Along the lines of Cloud and High Performance Computing (HPC) Amazon pushes its web-services into research applications : “With Amazon Web Services businesses and researchers can easily fulfill their high performance computational requirements with the added benefit of ad-hoc provisioning and pay-as-you-go pricing.” The image above has a link to the tutorial on setting up a HPC environment in less than 10 minutes – demonstrating the setup of a 7-node virtual cluster and running a molecular dynamics simulation with CHARMM.

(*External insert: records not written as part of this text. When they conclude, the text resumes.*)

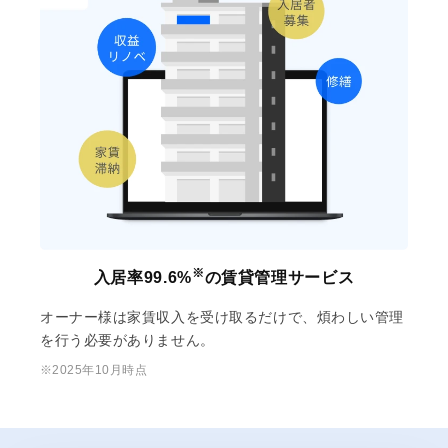
※
入居率99.6%
の賃貸管理サービス
オーナー様は家賃収入を受け取るだけで、煩わしい管理
を行う必要がありません。
※2025年10月時点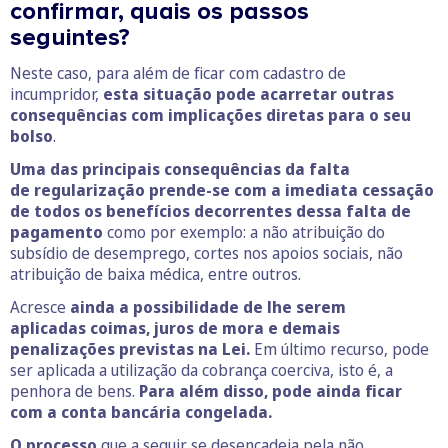
confirmar, quais os passos
seguintes?
Neste caso, para além de ficar com cadastro de
incumpridor,
esta situação pode acarretar outras
consequências com implicações diretas para o seu
bolso
.
Uma das principais consequências da falta
de regularização prende-se com a imediata cessação
de todos os benefícios decorrentes dessa falta de
pagamento
como por exemplo: a não atribuição do
subsídio de desemprego, cortes nos apoios sociais, não
atribuição de baixa médica, entre outros.
Acresce
ainda a possibilidade de lhe serem
aplicadas coimas, juros de mora e demais
penalizações previstas na Lei.
Em último recurso, pode
ser aplicada a utilização da cobrança coerciva, isto é, a
penhora de bens.
Para além disso, pode ainda ficar
com a conta bancária congelada.
O processo
que a seguir se desencadeia pela não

Similarly, the power of current many-core (>500 cores!) general-purpose graphics processing units (gpGPUs) can be awesome, of course the code has to be adjusted to take full advantage of the architecture. The release of the CUDA Toolkit 4.0 (Common Universal Device Architecture) in April simpliﬁed parallel programming already
and foreshadowed future CPU-GPU architectures. Think yesterdays beowulf-cluster shrunk to a single card that fits into your desktop machine. Depending on the application, GPUs seems to pack at least 10x the punch of a comparable CPU, for Amber this factor seems to be about 20x. NVidia has a test-drive of Amber available … Simulators, start your engines! Also there are a couple of standard Bioinformatics applications readily available for GPUs. Just last week, they announced “New NVIDIA Tesla GPU Smashes World Record in Scientific Computation“. Allegedly, this was achieved on only 4(!) GPUs – that fits into a midi-tower under the desk. Imagine if you’d stuff a full-height 19inch rack with these beasts – you’d not quite get to something like the Nebulae or Tianhe1A but definitely would land somewhere among the TOP500 Supercomputers in the world.
And finally in this category, also Googles App-Engine (GAE) is developing nicely, although I haven’t yet found a bioinformatics-related pet-project that would motivate me to test it more thoroughly. “App Engine enables your application to scale automatically without worrying about managing machines.“. Yep, that’s the spirit.